10-21-2018 08:46 AM - edited 10-21-2018 11:28 AM
This is my first time using an SSD drive for my laptop, so would like to ask the question below:
I need to use BitLocker in Software Encryption mode. I disabled BitLocker and then set the following Group Policy: Configure use of hardware-based encryption for operating system drives= DISABLED
I re-enabled BitLocker again, and this time seems to be Software based encryption again according to MANAGE-BDE -STATUS.
After re-enabling BitLocker again which is now in Software Encryption mode, do I need to reinstall Windows 10?
10-21-2018 12:32 PM
I'm not a Windows user, but from my understanding you should be Ok without reinstalling if everything is working as you want it.
10-21-2018 12:59 PM
I'm curious, if you don't mind me asking, why would you use software encryption over hardware? That seems an unnecessary performance overhead?
10-21-2018 01:59 PM - edited 10-21-2018 02:05 PM
I still have the package and the package does not state that it uses encryption. This all came by suprise when I first inserted my SSD into my laptop and enabled BitLocker. The encryption was really quick, I mean in seconds instead of hours and that came to my suspicion that something was not right. So I went to the Command Prompt and entered MANAGE-BDE -STATUS and thats how I knew it was Hardware based encryption.
However, when I went to the MANAGE-BDE -STATUS for the BitLocker status information, what does the following nean below?
Encryption Method: Hardware Encryption - 18.104.22.168.1622.214.171.124
10-21-2018 11:26 PM
It will only take seconds because it's hardware encrypted, always. It's just not secured by default and will always decrypt until you enable a password against it. This article explains: https://forums.crucial.com/t5/Crucial-SSDs/An-Overview-of-Hardware-Encryption/ta-p/181035
I'm not really sure why you would want the overhead of software encryption when you have hardware to do it for you.
10-22-2018 12:46 AM
10-22-2018 05:27 AM
The MX500 uses AES-256. ref: http://uk.crucial.com/gbr/en/storage-ssd-mx500#a-features
I don't really understand the secure by default question. The data is always hardware encrypted. You need to configure a key of some kind (password or your TPM). That couldn't really happen by default. certainly nto the password anyway. Not to mention that not everyone wants it. I don't.
11-02-2018 01:21 AM - edited 11-02-2018 01:24 AM
Why isn’t it secure by default? When I enabled Bitlocker the TPM chip should be the authentication method without entering password regardless if it is Hardware or software encryption.
And what does this mean below as the encryption method?

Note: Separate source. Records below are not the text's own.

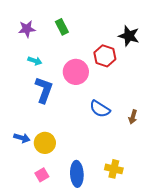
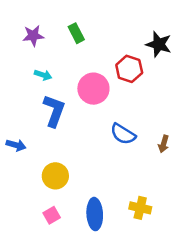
blue arrow: (22, 138) -> (16, 145), moved

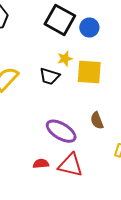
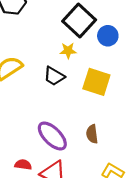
yellow star: (65, 59) -> (68, 51), moved

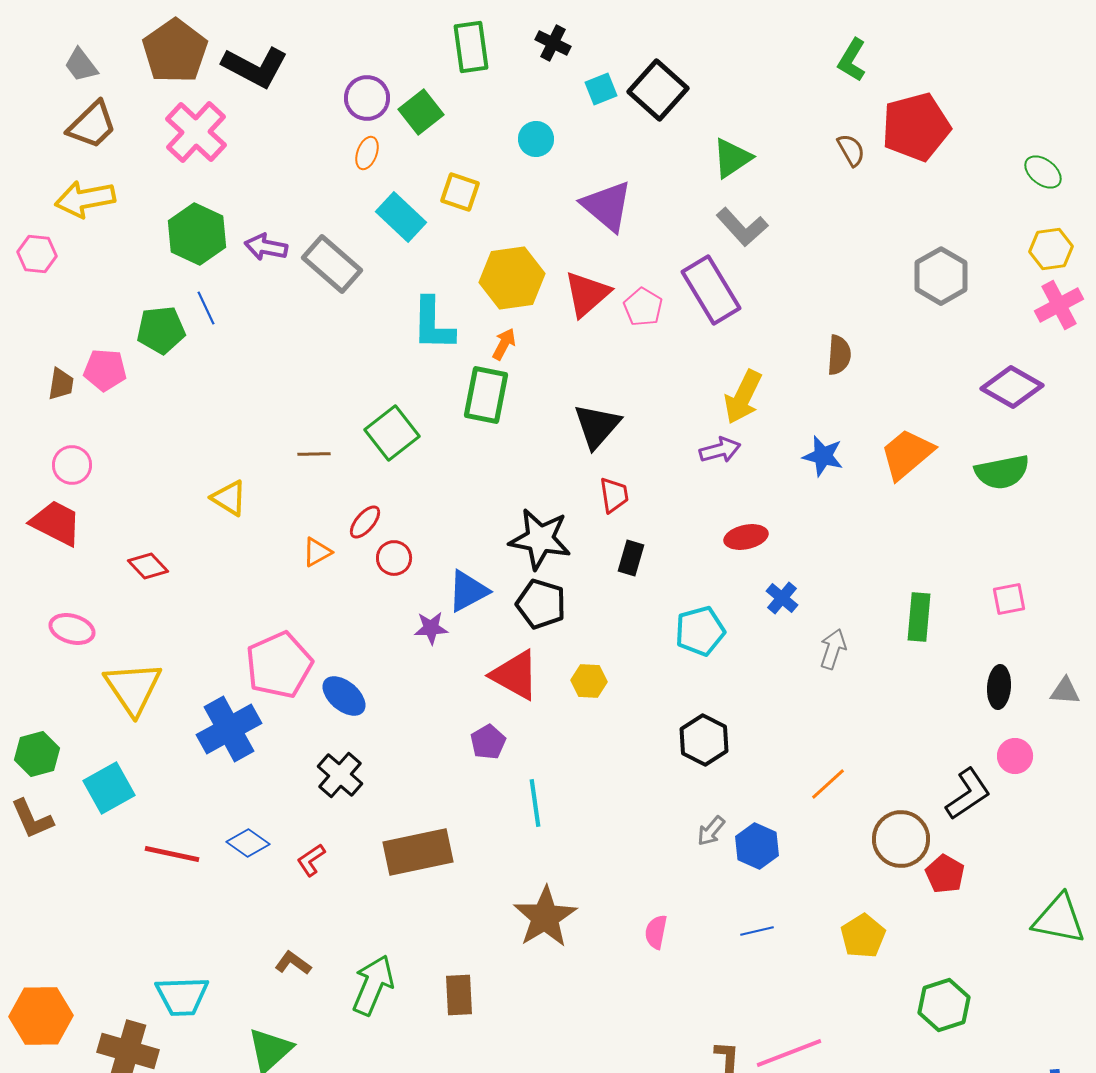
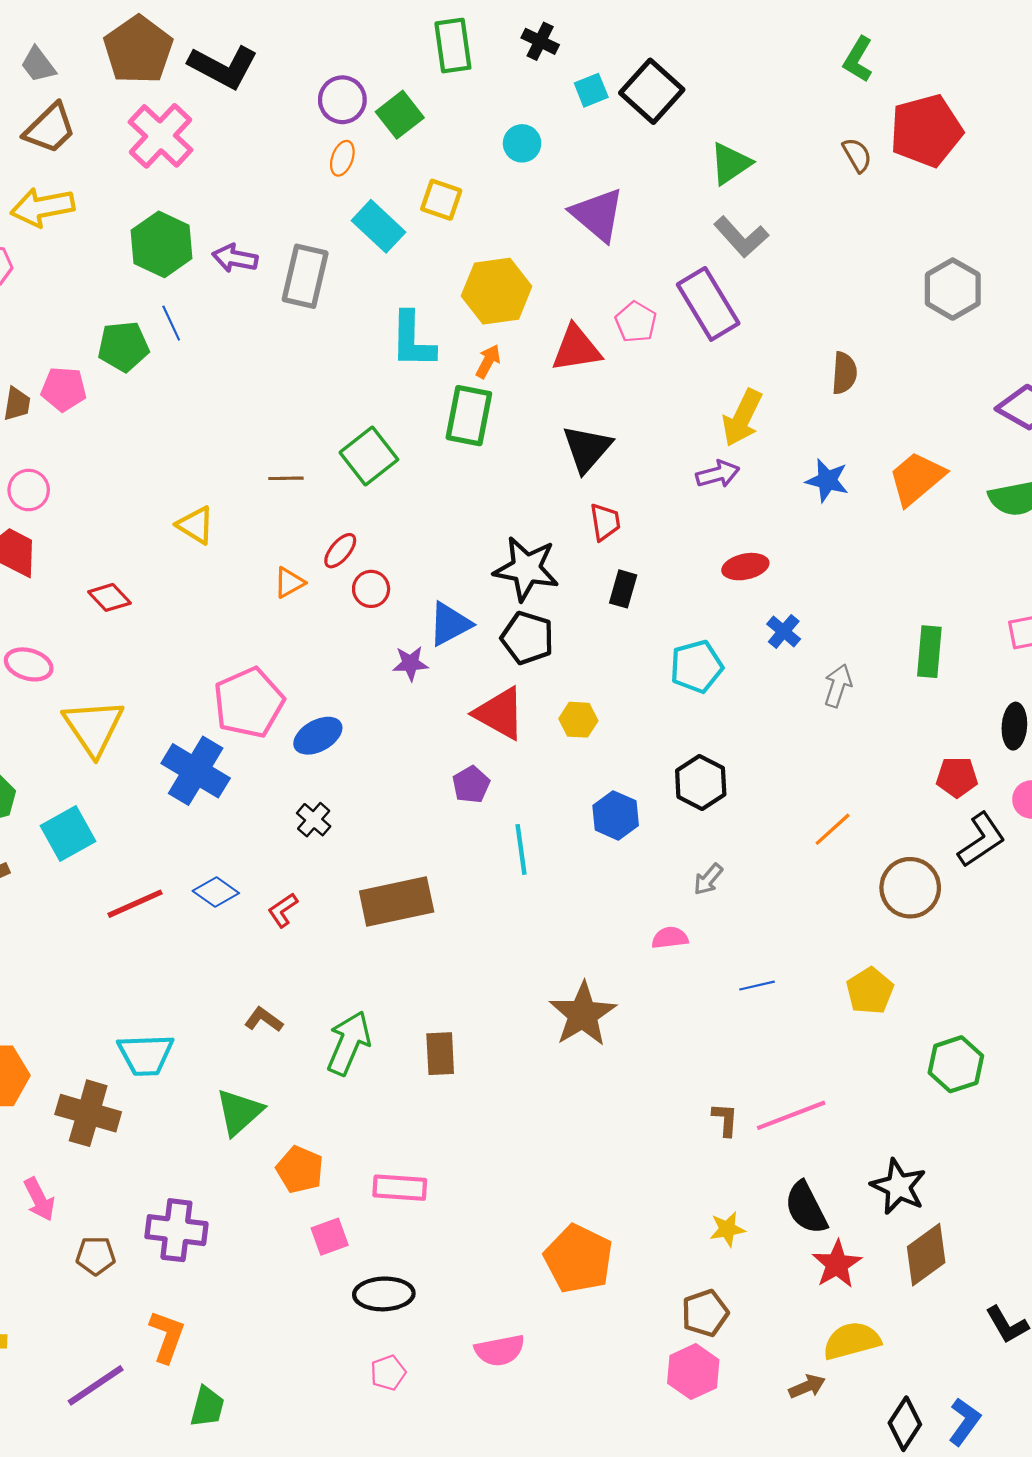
gray rectangle: (332, 264) -> (305, 276), turned 62
red triangle: (587, 294) -> (576, 349), moved, turned 32
blue ellipse: (344, 696) -> (318, 736), turned -69
blue cross: (229, 729) -> (196, 771), turned -30
black cross: (340, 775) -> (314, 820), size x0.7
blue hexagon: (757, 846) -> (616, 815), moved
red line: (172, 854) -> (135, 904), turned -36
red pentagon: (945, 874) -> (957, 777), moved, turned -30
brown star: (545, 917) -> (583, 1014), moved
pink semicircle: (656, 932) -> (670, 938), moved, turned 72

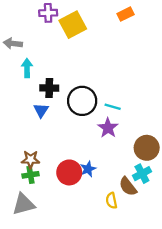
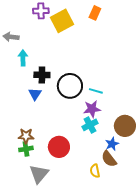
orange rectangle: (126, 14) -> (95, 13), moved, turned -40
purple star: (108, 128) -> (92, 109), turned 30
blue star: (88, 169) -> (112, 144), moved
cyan cross: (142, 174) -> (90, 125), moved
gray triangle: (23, 204) -> (39, 174), moved, turned -35

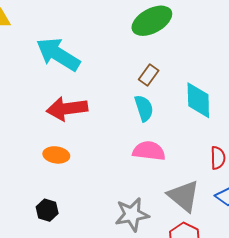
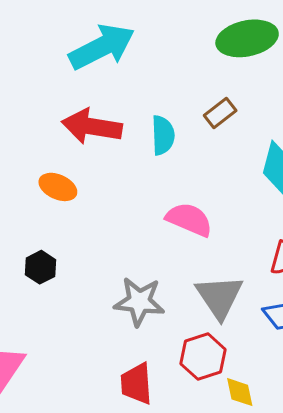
cyan arrow: (58, 54) -> (102, 47), turned 105
cyan semicircle: (144, 108) -> (163, 135), moved
black hexagon: (47, 210) -> (41, 267), moved

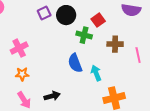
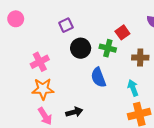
black circle: (66, 15) -> (81, 48), moved
cyan arrow: (96, 73) -> (133, 88), moved
orange star: (22, 74) -> (43, 89), size x1.5

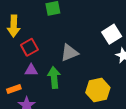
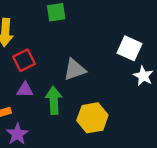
white square: (112, 34) -> (129, 48), turned -36
yellow hexagon: (98, 90) -> (92, 118), moved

I sure hope this drive uses AES-256 instead of AES-128.
if your system meats the requirements of bitlocker e-drive support there is no reason to not use it (this is why it enables so quickly as your securing the encryption keys between windows and the SSD to lock the drive to your system with bitlocker auth, the data on the SSD is already encrypted as to why it enables so fast)
all SSDs that support SED or have a PSID on them are already encrypted the drive is just in a unlocked state until you set the ATA password or if your system and SSD meats the requirements of E-Drive witch in your case it was as to why bitlocker enabled right away
(if you reloaded windows you would undo the policy change you did to force software based bitlocker)
e-dive bitlocker is not enabled by default as not every one needs it , up to you to enable bit locker assuming win10 pro is used (also prevents the disk from working in another system as its tied to your motherboard TPM chip, in a home user setup it make data recovery imposable when windows 10 update messes up)
11-05-2018 03:41 PM
MANAGE-BDE -STATUS resulting in "Encryption Method: Hardware Encryption" then a bunch of numbers means BitLocker is using the drive's hardware encryption. Otherwise it would say "AES 128" or something similar.
Whether using software or hardware encryption, you should always set a password/PIN even if you've got a TPM, since using a TPM by itself just binds the SSD to the specific computer. If you pinch the drive and put it in another computer, you get blocked;, but if you take the whole computer with the SSD in it then you can boot it to the operating system login prompt, at which point the SSD is being transparently decrypted and all sorts of attacks open up.
A paper has just been published about attacks on design flaws in hardware encrypted SSDs including some older Crucial MX models (they didn't test the MX500), so I can see an argument for sticking with software encryption, but the attack vectors for Opal / eDrive involved modified firmware so I still trust hardware encryption to keep my data safe from opportunistic thieves which is all I'm really after.
It's quite hard (as someone else pointed out earlier) to stop a clean Windows install from enabling eDrive. The only way I know with the MX500 is to ensure there's a partition on it already before you run Windows setup, but I don't know at what point eDrive is enabled, so it's possible if you delete that partition and repartition during setup you'd still get eDrive turned on later in the process.
As well as MANAGE-BDE -STATUS, you'd know if you were using software encryption as it would take a while to encrypt, rather than being instantaneous to switch on/off. If your drive is now using software encryption, and you're happy with that, then stick with it and don't reinstall Windows.